Discussion in 'Wall St. News' started by S2007S, Mar 1, 2017.

  1. Ryan81

    Ryan81

    That's not really accurate... if you add in the payroll taxes for social scrutiny (another 12.4% if you include both employee and employer portions, and almost another 3% for Medicare tax.)
    And sales taxes in my locale are over 10% and my property tax is very high...

    Throw in the fact that there isn't a single payer health care system as a backstop, and we must pay for our own health insurance... things aren't all as rosey as you might think on the surface...
     
    #161     Mar 5, 2017
  2. jl1575

    jl1575


    Fed tax 28%, state tax 9% (CA), 6.2% Social Security tax (up to 118K), medicare tax 1.45%, so it is close to 45%
     
    Last edited: Mar 5, 2017
    #162     Mar 5, 2017
  3. sle

    sle

    I did not. I said that a fair comparison is an inflation protected bond.
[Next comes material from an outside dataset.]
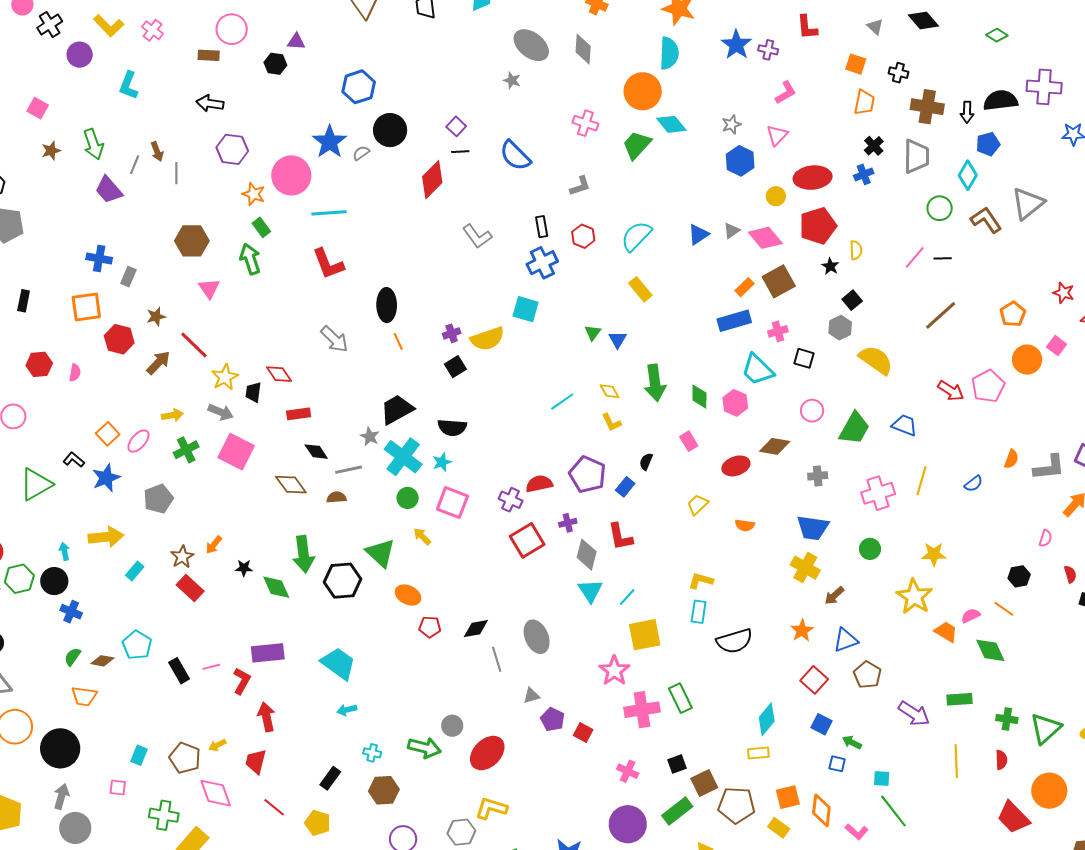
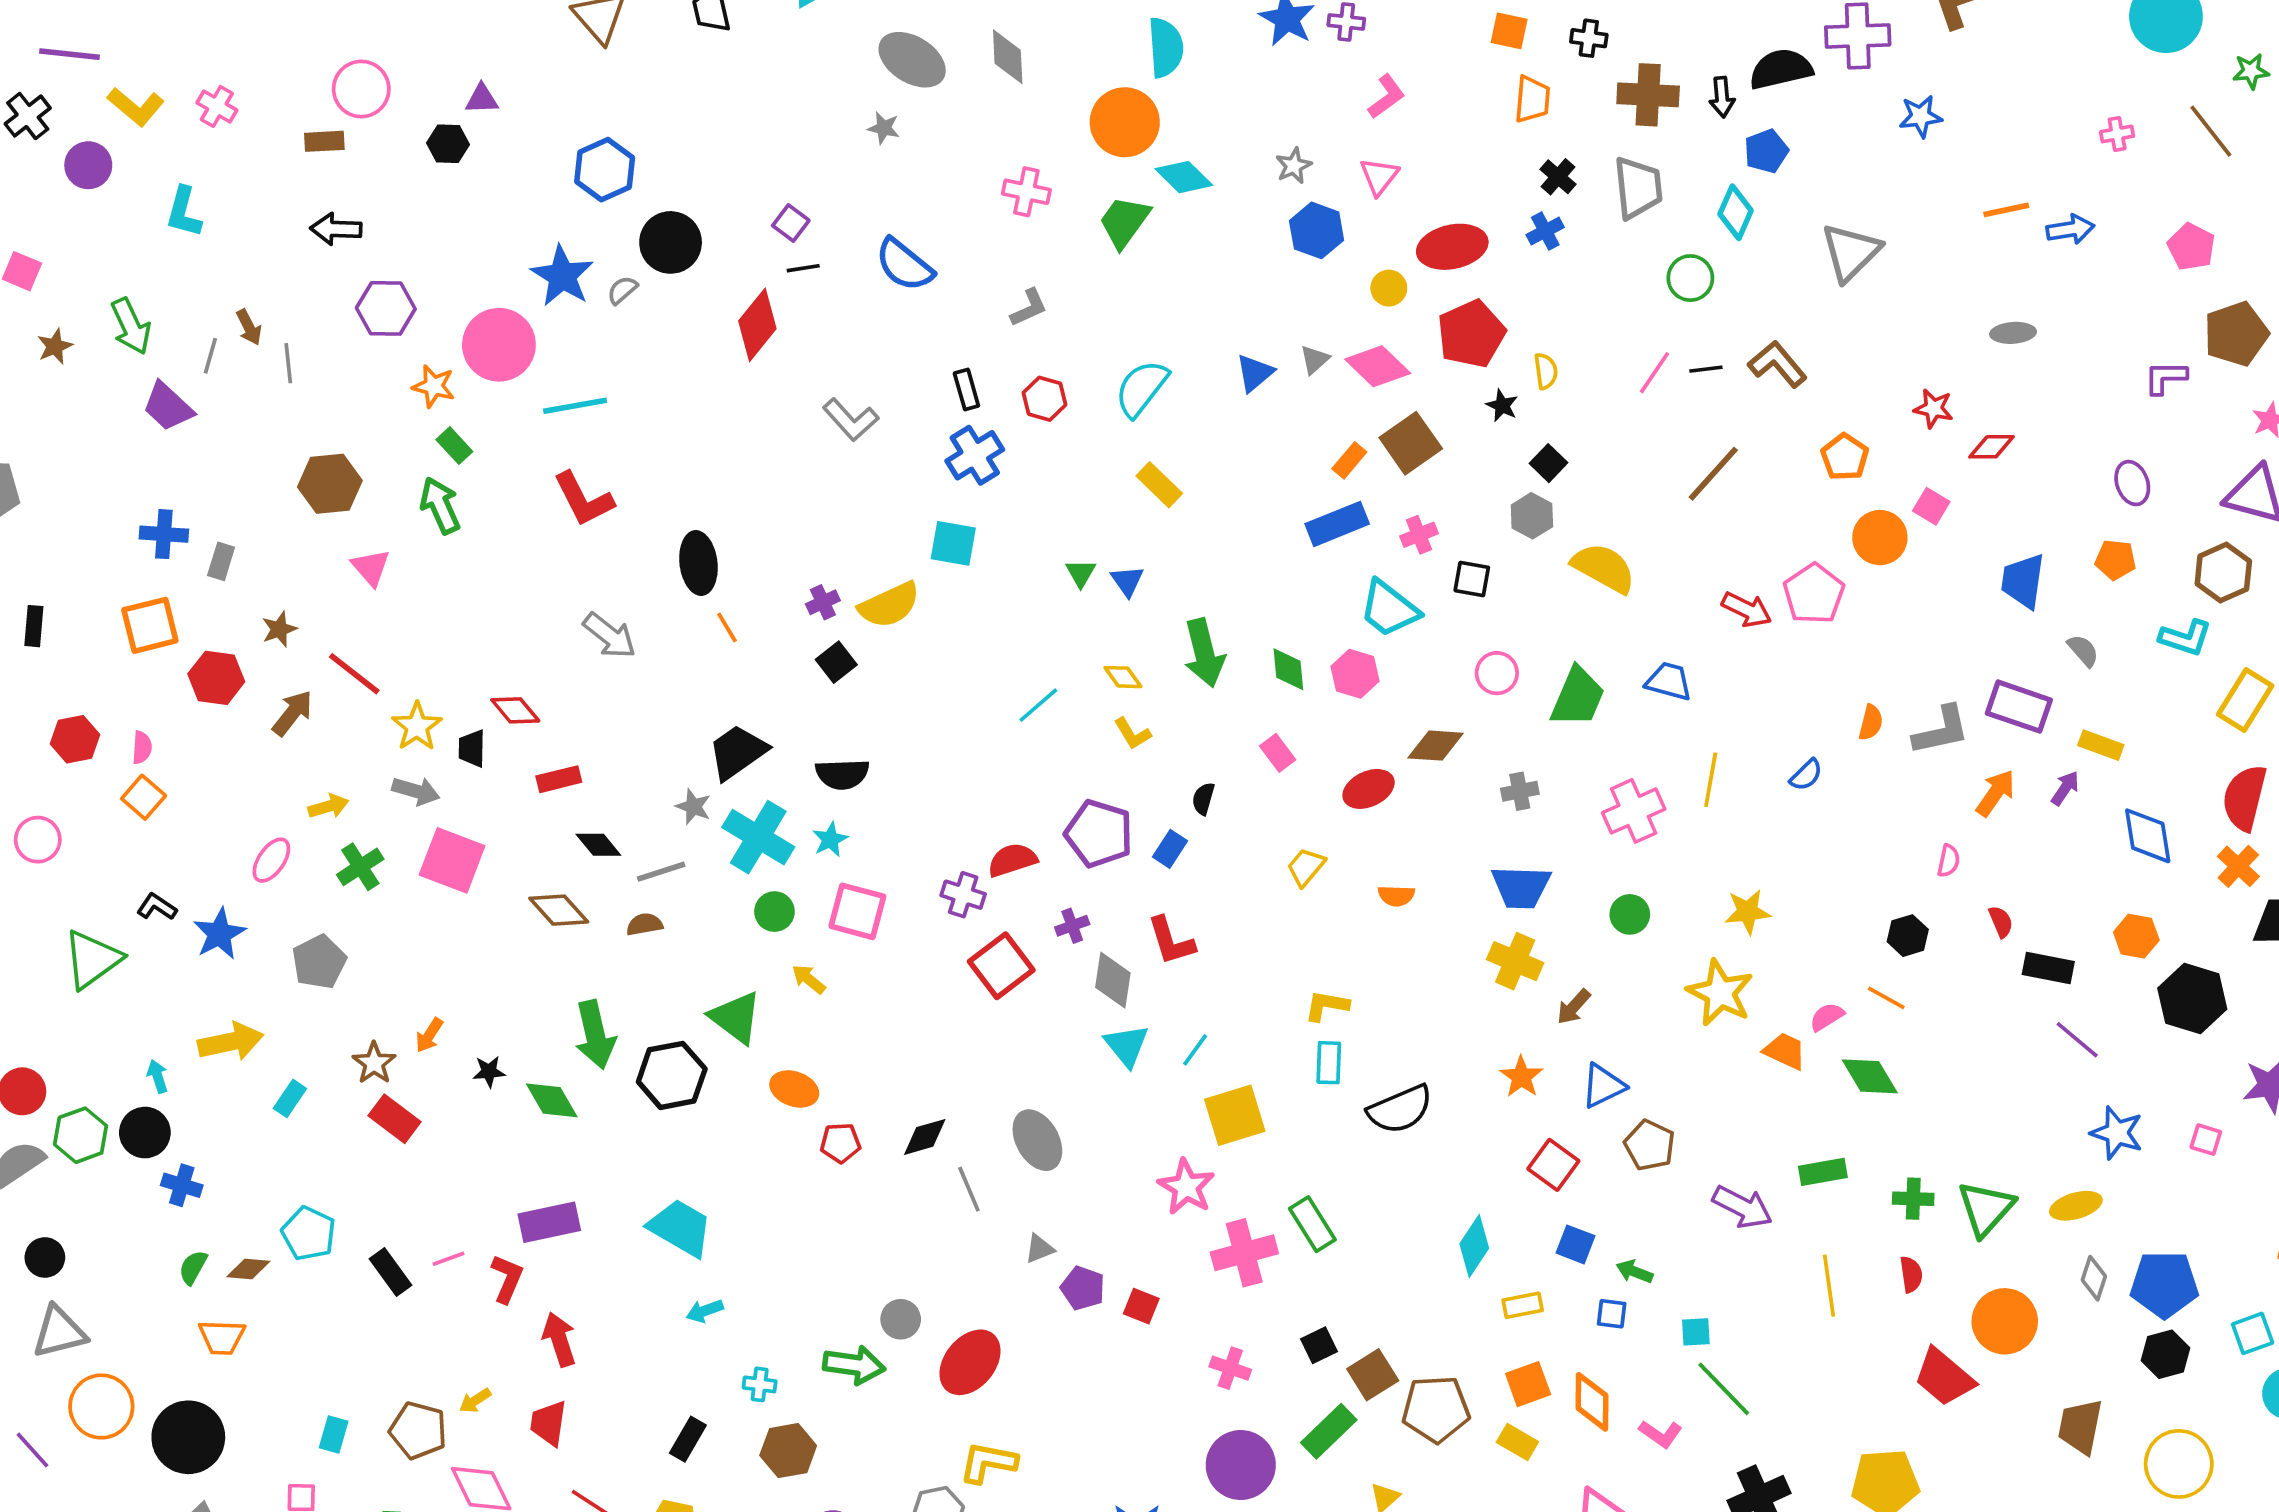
brown L-shape: (986, 220) -> (1777, 364), moved
orange square: (108, 434) -> (144, 797), moved
yellow rectangle: (758, 753) -> (1523, 1305), moved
    Anyway, I can't imagine any sane person saying that a perpetual stream of payments that is adjusted for inflation is cheaper then a single inflation protected principal minus some carry. At least that's not true is simple PV terms. Once you start introducing other forms of investment you get into the whole risk adjusting business and it becomes hand waving.
     
    #163     Mar 5, 2017
  4. Zzzz1

    Zzzz1

    Well of course you have to take risk adjustments into account, else how would you compare renting and borrow/ownership in the first place. Or are you making the assumption that housing prices remain static? So in the same way should you allow for savings to be invested in a broad based index for a similar duration as the mortgage loan.

     
    #164     Mar 5, 2017
  5. Overnight

    Overnight

    JSOP, what is your average health-care cost in Canada? How much of your taxes go to your health-care system?
     
    #165     Mar 5, 2017
  6. sle

    sle

    Why are you limiting duration to the length of the mortgage loan then?

    To begin with, it's hard to compare apples to apples. You would have to make assumptions on so many things - mortgage type, access to refinancing, renter protection laws, property and mortgage tax incentives, current age of the buyer/renter, life expectancy or holding time for the buyer/renter, transaction costs for the property, access to leverage on the equity investment etc.
     
    #166     Mar 5, 2017
  7. vanzandt

    vanzandt

  8. Zzzz1

    Zzzz1

    True but there are fair assumptions that can be made such as the average long term return of a passive index fund and that handily beats any property appreciation over most 10+ periods of your choosing.


     
    #168     Mar 5, 2017
  9. sle

    sle

    For sure, even if you take total return on real estate (you are saving rent and paying taxes/mantenance). However, investing in an equity index (say SPYs) you don't get the same access to leverage and tax benefits as a real estate investor. Plus volatility of real estate is more comparable to fixed income. On the flip side, you get hit with horrendous transaction costs.
     
    #169     Mar 5, 2017
  10. sle

    sle

    Actually, found this:

    year median_px monthly_rent 10_year_$return annualized_return minus_expences
    2010 221800 855 174440 0.1458528428 0.1158528428
    2000 119600 602 94140 0.1190139064 0.0890139064
    1990 79100 447 61060 0.1293644068 0.0993644068
    1980 47200 243 43160 0.2538823529 0.2238823529
    1970 17000 108 13620 0.1144537815 0.0844537815
    1960 11900 71 9586 0.1303508295 0.1003508295
    1950 7354 42 7656 0.2605854323 0.2305854323
    1940 2938 27

    The point of it is that even without the tax benefits an average American would have done pretty well on his house purchase. Almost as well as equity investments.